Task details:
Nothing is needed except the lines below that run from the one with "Segment stomach." through the one with "Given the image: Find", repeated exactly.
◇ ◇ ◇
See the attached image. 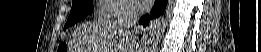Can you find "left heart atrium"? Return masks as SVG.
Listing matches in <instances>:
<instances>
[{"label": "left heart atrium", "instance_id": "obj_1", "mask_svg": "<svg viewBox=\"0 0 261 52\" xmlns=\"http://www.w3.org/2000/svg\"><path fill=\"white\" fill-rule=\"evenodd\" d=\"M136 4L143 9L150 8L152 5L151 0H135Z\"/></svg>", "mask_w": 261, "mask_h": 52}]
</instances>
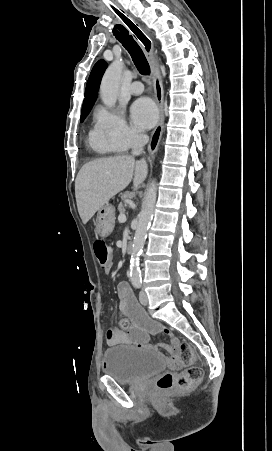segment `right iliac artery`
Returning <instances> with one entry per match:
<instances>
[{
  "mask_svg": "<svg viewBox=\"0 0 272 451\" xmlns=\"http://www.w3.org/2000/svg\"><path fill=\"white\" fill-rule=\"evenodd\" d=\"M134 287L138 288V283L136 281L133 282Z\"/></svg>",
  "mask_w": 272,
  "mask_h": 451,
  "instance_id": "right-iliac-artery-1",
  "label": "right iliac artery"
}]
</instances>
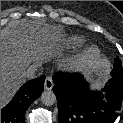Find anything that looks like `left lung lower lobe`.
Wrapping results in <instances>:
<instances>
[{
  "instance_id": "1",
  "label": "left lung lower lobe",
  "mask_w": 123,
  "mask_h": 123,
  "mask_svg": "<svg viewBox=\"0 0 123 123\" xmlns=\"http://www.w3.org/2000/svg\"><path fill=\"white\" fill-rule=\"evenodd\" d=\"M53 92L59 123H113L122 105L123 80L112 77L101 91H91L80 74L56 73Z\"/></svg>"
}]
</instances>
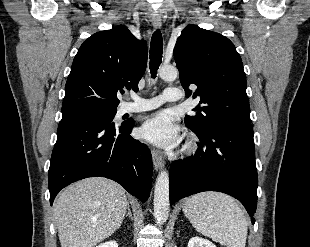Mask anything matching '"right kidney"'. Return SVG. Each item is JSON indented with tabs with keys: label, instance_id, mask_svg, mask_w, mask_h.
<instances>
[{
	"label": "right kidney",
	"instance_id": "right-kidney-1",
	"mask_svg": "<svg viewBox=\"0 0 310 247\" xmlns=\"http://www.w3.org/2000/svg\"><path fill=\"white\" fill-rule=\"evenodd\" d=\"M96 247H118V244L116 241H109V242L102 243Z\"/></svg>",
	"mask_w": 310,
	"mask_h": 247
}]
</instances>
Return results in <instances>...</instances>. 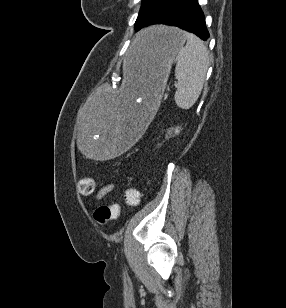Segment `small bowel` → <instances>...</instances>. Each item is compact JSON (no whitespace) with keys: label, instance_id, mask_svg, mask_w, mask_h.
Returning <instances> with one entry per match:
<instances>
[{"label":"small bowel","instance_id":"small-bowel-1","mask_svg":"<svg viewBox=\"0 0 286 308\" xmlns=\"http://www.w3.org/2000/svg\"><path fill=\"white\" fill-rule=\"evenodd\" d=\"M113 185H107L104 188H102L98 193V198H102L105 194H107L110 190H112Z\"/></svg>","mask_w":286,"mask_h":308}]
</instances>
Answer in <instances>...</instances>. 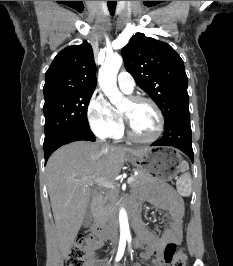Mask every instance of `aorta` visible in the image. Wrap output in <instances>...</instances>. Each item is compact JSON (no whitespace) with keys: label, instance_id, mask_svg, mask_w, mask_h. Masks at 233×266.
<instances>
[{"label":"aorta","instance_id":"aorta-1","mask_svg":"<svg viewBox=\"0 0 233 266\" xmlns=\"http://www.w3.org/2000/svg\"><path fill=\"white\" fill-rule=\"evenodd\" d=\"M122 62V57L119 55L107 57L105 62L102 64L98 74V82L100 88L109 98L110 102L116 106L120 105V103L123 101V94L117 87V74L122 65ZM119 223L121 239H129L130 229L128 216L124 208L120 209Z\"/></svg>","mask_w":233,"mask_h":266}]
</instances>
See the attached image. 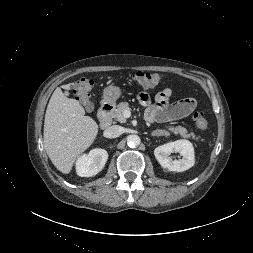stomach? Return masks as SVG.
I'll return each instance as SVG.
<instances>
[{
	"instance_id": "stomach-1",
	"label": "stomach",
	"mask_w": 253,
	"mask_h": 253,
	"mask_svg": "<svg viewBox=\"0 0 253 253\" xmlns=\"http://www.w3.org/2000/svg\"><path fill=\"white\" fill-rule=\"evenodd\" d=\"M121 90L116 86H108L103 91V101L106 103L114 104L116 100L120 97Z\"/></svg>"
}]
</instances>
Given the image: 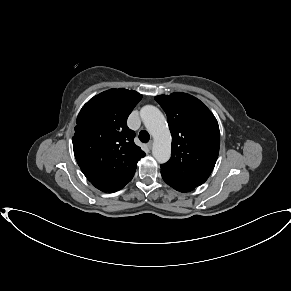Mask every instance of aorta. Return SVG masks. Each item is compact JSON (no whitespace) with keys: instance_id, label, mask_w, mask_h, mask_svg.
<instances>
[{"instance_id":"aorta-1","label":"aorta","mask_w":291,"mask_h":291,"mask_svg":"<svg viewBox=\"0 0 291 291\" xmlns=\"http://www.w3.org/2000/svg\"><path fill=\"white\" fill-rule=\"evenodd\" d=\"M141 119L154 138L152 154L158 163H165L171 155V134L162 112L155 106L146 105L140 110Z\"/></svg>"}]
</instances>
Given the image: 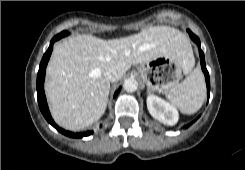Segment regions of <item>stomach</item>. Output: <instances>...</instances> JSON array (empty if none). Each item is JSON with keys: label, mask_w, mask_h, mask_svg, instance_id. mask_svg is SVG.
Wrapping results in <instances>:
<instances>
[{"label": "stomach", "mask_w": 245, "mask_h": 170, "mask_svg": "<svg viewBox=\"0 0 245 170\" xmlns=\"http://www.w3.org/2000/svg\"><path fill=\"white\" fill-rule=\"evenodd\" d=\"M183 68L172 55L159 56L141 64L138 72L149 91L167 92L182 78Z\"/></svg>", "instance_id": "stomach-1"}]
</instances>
◇ ◇ ◇
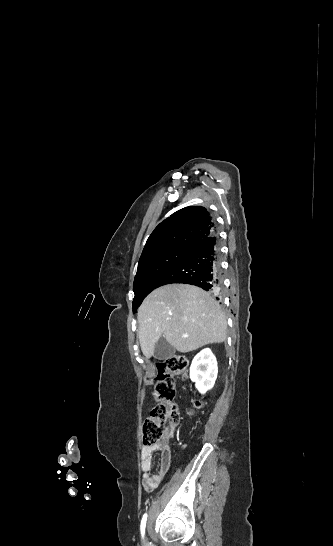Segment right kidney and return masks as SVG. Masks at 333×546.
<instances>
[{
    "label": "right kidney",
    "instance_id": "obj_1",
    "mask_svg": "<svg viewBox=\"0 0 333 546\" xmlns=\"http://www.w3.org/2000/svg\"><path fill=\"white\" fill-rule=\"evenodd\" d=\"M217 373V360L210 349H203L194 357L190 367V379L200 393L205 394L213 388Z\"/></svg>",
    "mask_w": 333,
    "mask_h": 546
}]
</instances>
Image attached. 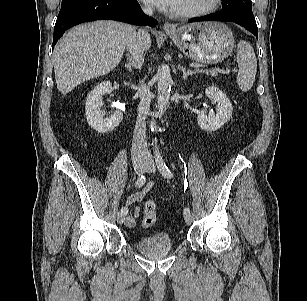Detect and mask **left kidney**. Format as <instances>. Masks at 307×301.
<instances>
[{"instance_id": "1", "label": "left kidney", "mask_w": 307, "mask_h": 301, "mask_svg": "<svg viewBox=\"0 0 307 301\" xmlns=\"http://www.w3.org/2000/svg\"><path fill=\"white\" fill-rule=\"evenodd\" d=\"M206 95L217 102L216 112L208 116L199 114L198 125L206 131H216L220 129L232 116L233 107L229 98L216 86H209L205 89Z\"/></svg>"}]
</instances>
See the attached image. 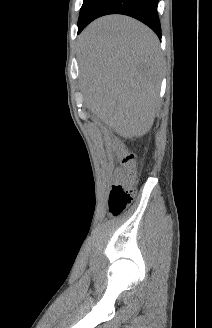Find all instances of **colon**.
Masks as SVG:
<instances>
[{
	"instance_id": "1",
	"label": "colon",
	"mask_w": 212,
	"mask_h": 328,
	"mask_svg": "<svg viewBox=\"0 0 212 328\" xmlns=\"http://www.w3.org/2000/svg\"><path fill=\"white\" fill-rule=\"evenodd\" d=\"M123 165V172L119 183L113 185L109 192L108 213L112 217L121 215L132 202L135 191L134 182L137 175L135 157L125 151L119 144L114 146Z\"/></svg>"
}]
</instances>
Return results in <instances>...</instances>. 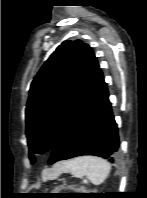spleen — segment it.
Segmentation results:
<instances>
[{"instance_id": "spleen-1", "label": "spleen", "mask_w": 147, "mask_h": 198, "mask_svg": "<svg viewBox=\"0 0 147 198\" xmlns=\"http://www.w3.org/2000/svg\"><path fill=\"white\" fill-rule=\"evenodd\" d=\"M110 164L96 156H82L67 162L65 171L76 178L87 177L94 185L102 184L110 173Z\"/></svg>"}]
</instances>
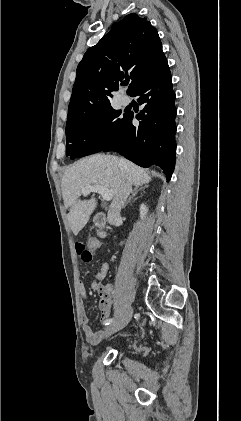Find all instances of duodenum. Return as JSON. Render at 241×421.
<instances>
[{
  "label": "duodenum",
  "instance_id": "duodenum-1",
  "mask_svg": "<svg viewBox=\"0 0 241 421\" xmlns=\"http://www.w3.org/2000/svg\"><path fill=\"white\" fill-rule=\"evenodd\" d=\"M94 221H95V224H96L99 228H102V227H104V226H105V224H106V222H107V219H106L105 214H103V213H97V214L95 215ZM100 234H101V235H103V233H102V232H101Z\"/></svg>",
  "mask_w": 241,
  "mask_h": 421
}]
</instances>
◇ ◇ ◇
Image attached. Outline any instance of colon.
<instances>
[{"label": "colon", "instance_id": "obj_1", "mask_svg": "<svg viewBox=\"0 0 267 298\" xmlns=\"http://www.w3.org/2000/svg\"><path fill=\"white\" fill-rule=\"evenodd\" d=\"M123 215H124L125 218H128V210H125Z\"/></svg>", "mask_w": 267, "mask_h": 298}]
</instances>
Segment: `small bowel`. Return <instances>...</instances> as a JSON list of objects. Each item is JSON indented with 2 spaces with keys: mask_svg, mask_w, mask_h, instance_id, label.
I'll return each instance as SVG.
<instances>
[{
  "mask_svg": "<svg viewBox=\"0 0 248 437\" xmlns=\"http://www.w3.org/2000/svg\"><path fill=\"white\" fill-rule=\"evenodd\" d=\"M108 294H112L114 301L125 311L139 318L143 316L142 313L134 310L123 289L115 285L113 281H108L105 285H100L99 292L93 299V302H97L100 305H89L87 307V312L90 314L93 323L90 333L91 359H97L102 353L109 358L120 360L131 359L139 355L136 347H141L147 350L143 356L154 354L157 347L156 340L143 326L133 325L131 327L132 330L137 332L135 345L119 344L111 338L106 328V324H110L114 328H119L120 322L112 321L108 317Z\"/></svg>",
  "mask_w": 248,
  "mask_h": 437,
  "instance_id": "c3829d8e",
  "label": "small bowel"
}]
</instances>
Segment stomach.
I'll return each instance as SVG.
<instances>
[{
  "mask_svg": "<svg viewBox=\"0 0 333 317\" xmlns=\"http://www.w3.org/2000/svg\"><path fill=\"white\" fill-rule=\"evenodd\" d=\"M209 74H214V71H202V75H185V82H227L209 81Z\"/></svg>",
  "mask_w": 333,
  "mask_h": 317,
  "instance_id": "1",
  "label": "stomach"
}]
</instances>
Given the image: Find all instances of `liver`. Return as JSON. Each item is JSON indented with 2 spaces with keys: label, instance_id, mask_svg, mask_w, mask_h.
◇ ◇ ◇
Output for this exercise:
Segment stomach.
I'll return each instance as SVG.
<instances>
[{
  "mask_svg": "<svg viewBox=\"0 0 333 317\" xmlns=\"http://www.w3.org/2000/svg\"><path fill=\"white\" fill-rule=\"evenodd\" d=\"M209 74H214V71H202V75H185V82H227L209 81Z\"/></svg>",
  "mask_w": 333,
  "mask_h": 317,
  "instance_id": "1",
  "label": "stomach"
}]
</instances>
Given the image: Find all instances of `liver`. Return as JSON. Each item is JSON indented with 2 spaces with keys: label, instance_id, mask_svg, mask_w, mask_h.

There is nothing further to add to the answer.